We have slightly more data than we’re sharing (like street address) and considered where we’d draw that line -- it’s not interesting in and of itself that J. Random Citizen (in this case, Janet Duchossois) gave money to Romney, but wider views like how many max contributions he got in August are interesting. Part of what makes it worth including names, zips, and occupations is that we want to prompt searchers to think about contributions in all these different ways. Another of it is that sometimes you can find oddities that turn out to be newsworthy. The data is all public record, but making it easily searched, mined, and totaled challenges people’s unconscious expectation of anonymity in public crowds.

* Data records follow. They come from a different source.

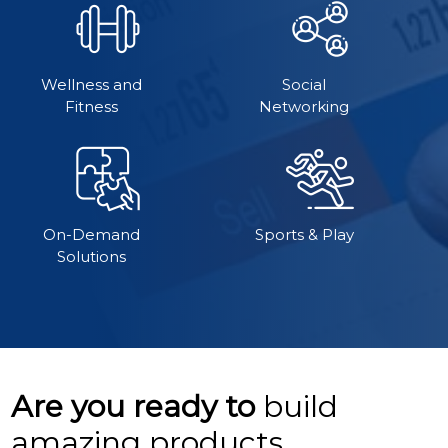
Wellness and
Social
Fitness
Networking
On-Demand
Sports & Play
Solutions
Are you ready to
build
amazing products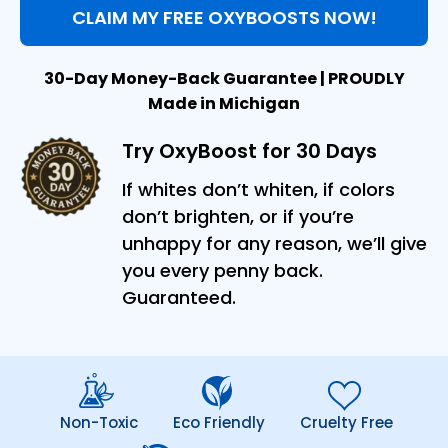
CLAIM MY FREE OXYBOOSTS NOW!
30-Day Money-Back Guarantee | PROUDLY
Made in Michigan
Try OxyBoost for 30 Days
If whites don’t whiten, if colors
don’t brighten, or if you’re
unhappy for any reason, we’ll give
you every penny back.
Guaranteed.
Non-Toxic
Eco Friendly
Cruelty Free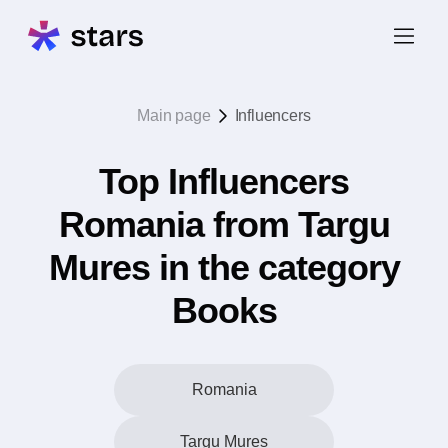
Main page
Influencers
Top Influencers
Romania from Targu
Mures in the category
Books
Romania
Targu Mures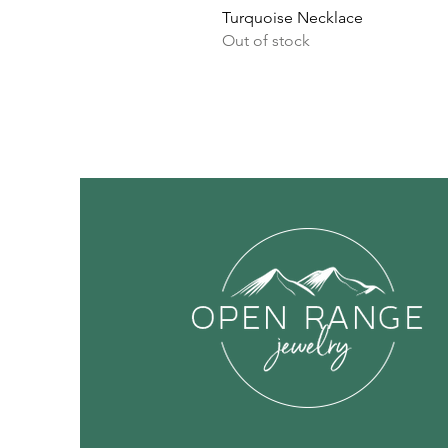
Turquoise Necklace
Out of stock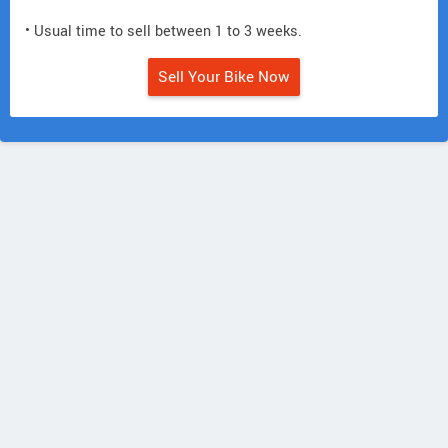
• Usual time to sell between 1 to 3 weeks.
Sell Your Bike Now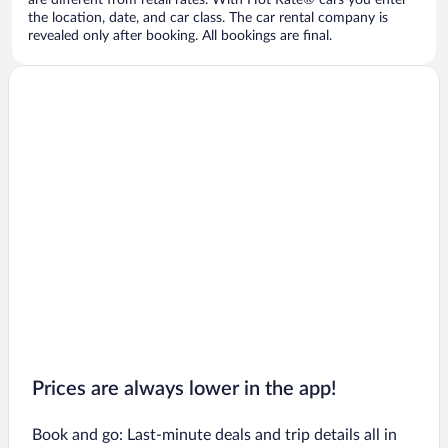
are different from retail rates. With Hot Rate® cars you enter
the location, date, and car class. The car rental company is
revealed only after booking. All bookings are final.
Prices are always lower in the app!
Book and go: Last-minute deals and trip details all in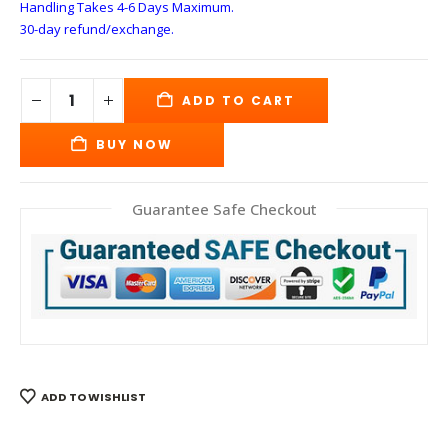
Handling Takes 4-6 Days
Maximum.
30-day refund/exchange.
ADD TO CART
BUY NOW
Guarantee Safe Checkout
ADD TO WISHLIST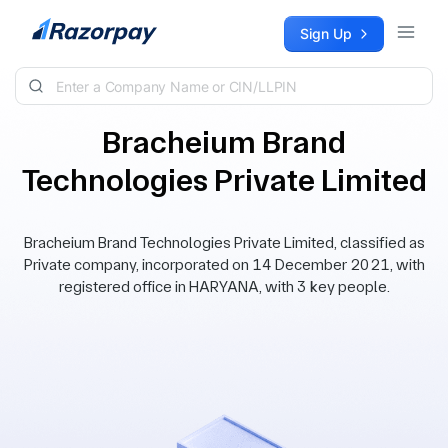
Skip to content
Sign Up
Bracheium Brand
Technologies Private Limited
Bracheium Brand Technologies Private Limited, classified as
Private company, incorporated on 14 December 2021, with
registered office in HARYANA, with 3 key people.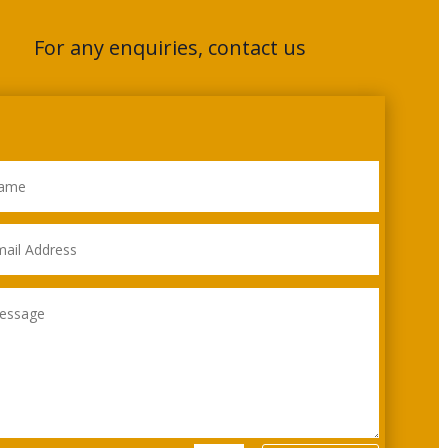
For any enquiries, contact us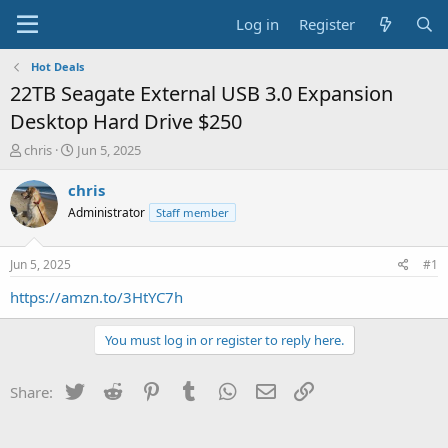
Log in
Register
Hot Deals
22TB Seagate External USB 3.0 Expansion
Desktop Hard Drive $250
T
S
chris
Jun 5, 2025
h
t
r
a
chris
e
r
Administrator
Staff member
a
t
d
d
s
a
Jun 5, 2025
#1
t
t
a
e
https://amzn.to/3HtYC7h
r
t
You must log in or register to reply here.
e
r
Twitter
Reddit
Pinterest
Tumblr
WhatsApp
Email
Link
Share: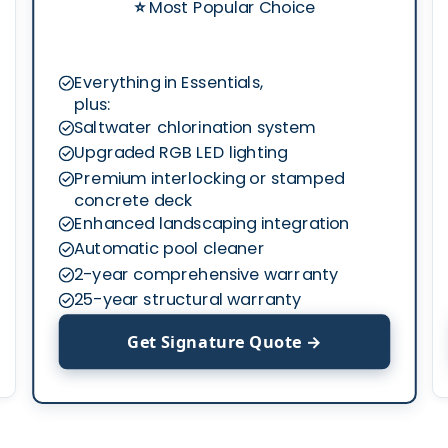
⭐
Most Popular Choice
Everything in Essentials,
plus:
Saltwater chlorination system
Upgraded RGB LED lighting
Premium interlocking or stamped
concrete deck
Enhanced landscaping integration
Automatic pool cleaner
2-year comprehensive warranty
25-year structural warranty
Get Signature Quote →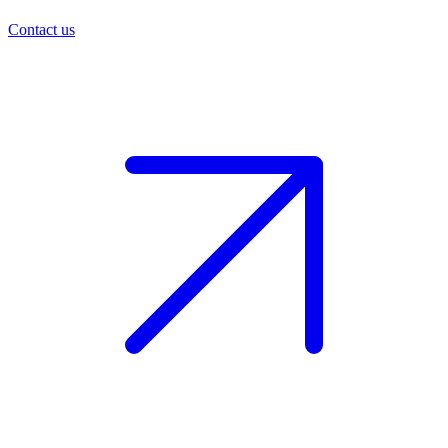
Contact us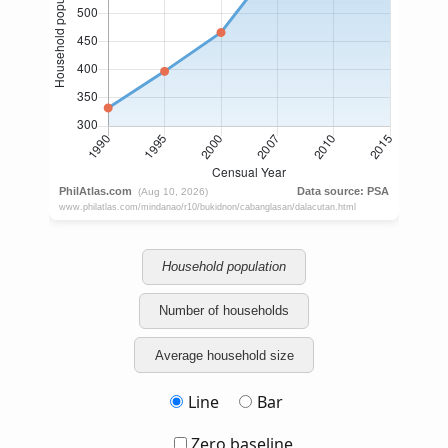
Household population
Number of households
Average household size
Line
Bar
Zero baseline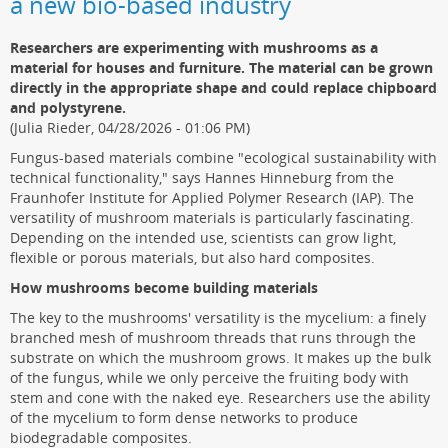
a new bio-based industry
Researchers are experimenting with mushrooms as a
material for houses and furniture. The material can be grown
directly in the appropriate shape and could replace chipboard
and polystyrene.
(Julia Rieder, 04/28/2026 - 01:06 PM)
Fungus-based materials combine "ecological sustainability with
technical functionality," says Hannes Hinneburg from the
Fraunhofer Institute for Applied Polymer Research (IAP). The
versatility of mushroom materials is particularly fascinating.
Depending on the intended use, scientists can grow light,
flexible or porous materials, but also hard composites.
How mushrooms become building materials
The key to the mushrooms' versatility is the mycelium: a finely
branched mesh of mushroom threads that runs through the
substrate on which the mushroom grows. It makes up the bulk
of the fungus, while we only perceive the fruiting body with
stem and cone with the naked eye. Researchers use the ability
of the mycelium to form dense networks to produce
biodegradable composites.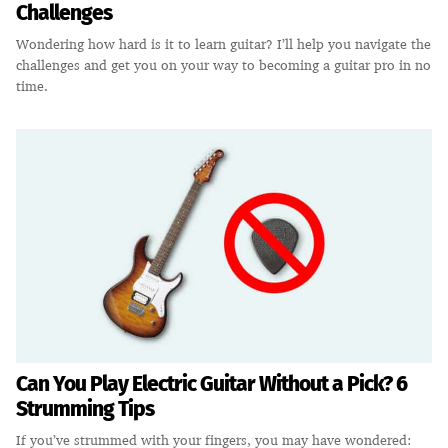
Challenges
Wondering how hard is it to learn guitar? I’ll help you navigate the
challenges and get you on your way to becoming a guitar pro in no
time.
Can You Play Electric Guitar Without a Pick? 6
Strumming Tips
If you’ve strummed with your fingers, you may have wondered: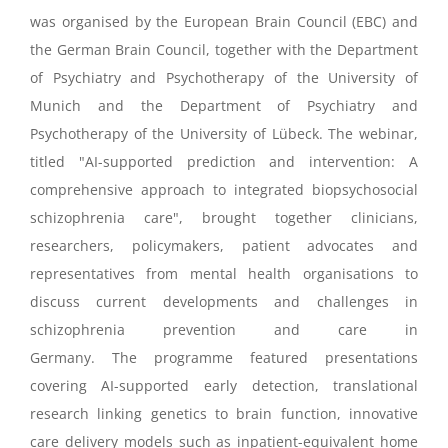
was
organised
by the European Brain Council (EBC) and
the German Brain Council, together with the Department
of Psychiatry and Psychotherapy of the University of
Munich and the Department of Psychiatry and
Psychotherapy of the University of Lübeck.
The
webinar
,
titled
"AI-supported prediction and intervention: A
comprehensive approach to integrated biopsychosocial
schizophrenia care
"
,
brought together clinicians,
researchers, policymakers, patient
advocates
and
representatives from mental health
organisations
to
discuss current developments and challenges in
schizophrenia prevention and care in
Germany.
The
programme
featured presentations
covering AI-supported early detection, translational
research linking genetics to brain function, innovative
care delivery models such as inpatient-equivalent home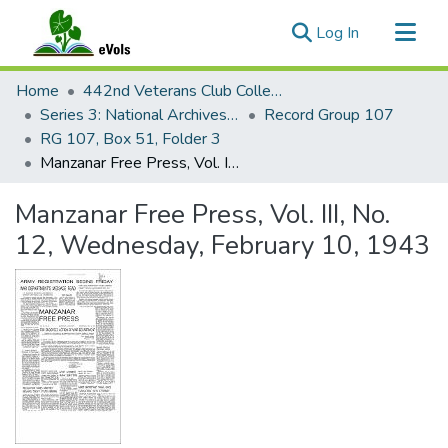
(current)
Log In
Communities & Collections
Home
442nd Veterans Club Collection
All of eVols
Series 3: National Archives Documents
Record Group 107
RG 107, Box 51, Folder 3
Statistics
Manzanar Free Press, Vol. III, No. 12, Wednesday, February 10, 1943
Manzanar Free Press, Vol. III, No.
12, Wednesday, February 10, 1943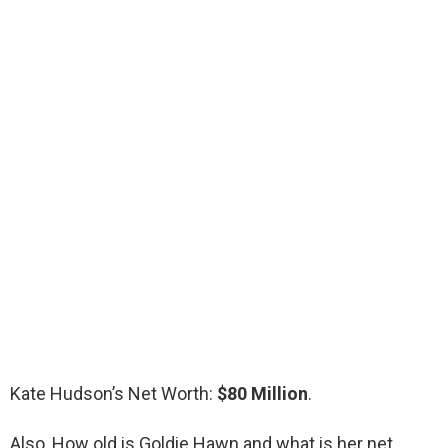
Kate Hudson’s Net Worth:
$80 Million
.
Also, How old is Goldie Hawn and what is her net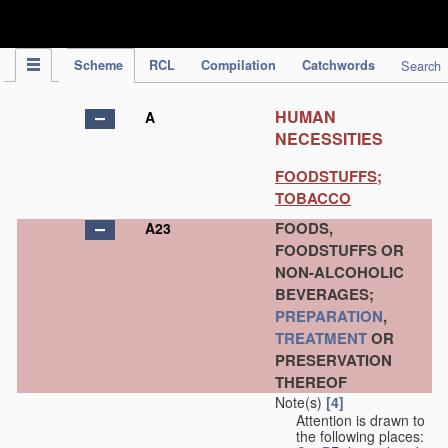
IPC Publication
Scheme
RCL
Compilation
Catchwords
Search
HUMAN
A
NECESSITIES
FOODSTUFFS;
TOBACCO
FOODS,
A23
FOODSTUFFS OR
NON-ALCOHOLIC
BEVERAGES;
PREPARATION
,
TREATMENT
OR
PRESERVATION
THEREOF
Note(s)
[4]
Attention is drawn to
the following places: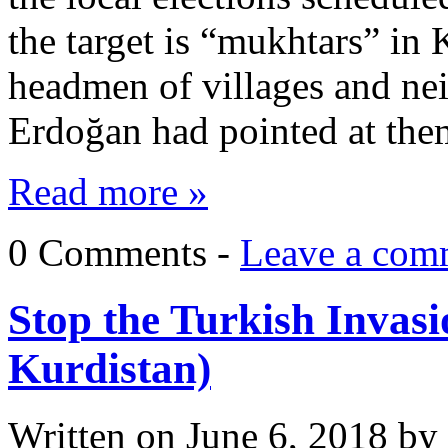
the target is “mukhtars” in 
headmen of villages and ne
Erdoğan had pointed at them
Read more »
0 Comments -
Leave a com
Stop the Turkish Invasi
Kurdistan)
Written on
June 6, 2018
by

To catch the eye of folks who, shall we say, would not otherwise find it very interesting to poke through quarterly filings to the Federal Elections Commissions, the Politics team is going through the donations and flagging the donations of celebrities and other public figures. The Noteworthy Donors box under the search form picks three few people to highlight. It’s still incomplete, but it’s a fun feature and I’ve already seen donations I wouldn’t have thought to search on. (Eagle-eyed readers will note they can append ¬eworthy=1
onto search URLs to filter, but we didn’t add UI for it.)
The Politics team has also been busy contacting state legislators and asking them who they Endorse for President. Right now they’re just tracking the ~950 legislators of the five battleground states, but there are plans to expand it that I’ll call out when we do so. This just went public a few hours ago and it wasn’t live for 30 minutes -- we hadn’t even sent around an internal memo, let alone made a public announcement -- before a campaign contacted us with a new endorsement for their candidate.
In non-political news, I helped launch the Local Blog Directory.
::: blockquote
This directory is for blogs produced in the greater Washington metropolitan area that are in some fashion about life in our region. We ask that you not sign up if you happen to live here but blog primarily about non-local topics. :::
I wrote more about living in DC I’d look to get Push cx listed. (Note: Dan Berko did almost all of the dev work for this, I just made some tweaks before pushing it live.)